“The stories say or imply many things that are simply wrong,” Theranos said in its rebuttal.
A key point of contention is the importance of the “Edison” technology, which the Journal describes as “the lab instrument developed as the linchipin of [Theranos’] strategy” to be able to perform blood tests on small samples taken with a finger-prick. Theranos says it has invented more than just the Edison tech. “In fact, ‘Edison’ is an earlier version of just one of our proprietary devices used as part of Theranos proprietary technologies,” the company wrote.
Another issue centers on how many of Theranos’ blood tests are actually conducted using a finger-prick instead of a traditional needle. The company says that 57% of its guests had labs done on finger-stick samples in the fourth quarter of 2014, a figure that has “evolved” over time. The company has expanded the number of tests it offers and has been “working to transition to an FDA framework,” which is why it says some of its tests are carried out using regular needles. In the Journal article, the newspaper notes that a sentence saying “many” of Theranos tests only require a few drops of blood was removed in recent months and that Theranos’ lawyer said the change was made for marketing accuracy. However, Theranos says the lawyer was misquoted and the company changes its website regularly.
Theranos also disputed a claim made by anonymous “lab experts” in the Journal story that finger-pricked blood samples are can be less pure than those drawn from a vein. The company says it generates validation data proving equivalence between capillary and venous lab results before submitting tests to the FDA.
The company also went to great lengths to explain how its protocols for proficiency testing, the process by which blood testing companies prove that their processes are accurate, adheres to regulations. Theranos said it never heard about a complaint an employee sent to New York state’s public-health lab under an alias from any regulators, which was mentioned in the Journal article.
Finally, Theranos questions the validity of many of the sources used in the Journal story. The company says anonymous former employees quoted in the story didn’t understand Theranos’ technology and anonymous lab experts are likely Theranos’ competitors. “From his very first interactions with Theranos, the reporter made abundantly clear that he considered Theranos to be a target to be taken down, and not simply the subject of an objective news story,” the company concluded.
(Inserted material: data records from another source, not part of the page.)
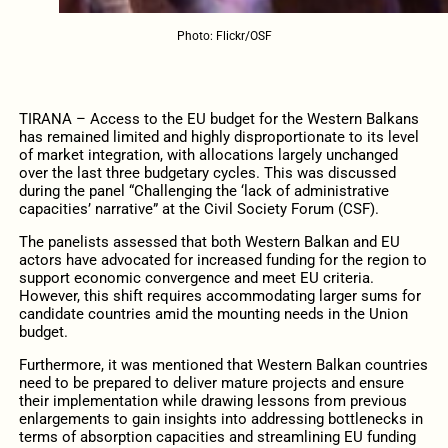
Photo: Flickr/OSF
TIRANA – Access to the EU budget for the Western Balkans
has remained limited and highly disproportionate to its level
of market integration, with allocations largely unchanged
over the last three budgetary cycles. This was discussed
during the panel “Challenging the ‘lack of administrative
capacities’ narrative” at the Civil Society Forum (CSF).
The panelists assessed that both Western Balkan and EU
actors have advocated for increased funding for the region to
support economic convergence and meet EU criteria.
However, this shift requires accommodating larger sums for
candidate countries amid the mounting needs in the Union
budget.
Furthermore, it was mentioned that Western Balkan countries
need to be prepared to deliver mature projects and ensure
their implementation while drawing lessons from previous
enlargements to gain insights into addressing bottlenecks in
terms of absorption capacities and streamlining EU funding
The Journal hasn’t responded to Theranos’ Thursday statement, but issued a response Wednesday to CEO Elizabeth Holmes’ comments comparing the publication to a tabloid: “We note that Ms. Holmes sought to challenge the reliability of our sources, but it remains the fact that she doesn’t know from whom the information for our articles was gathered,” the Journal said. “We assure her and our readers that our sources were well positioned to know the information they provided about Theranos, and they were vetted before publication.”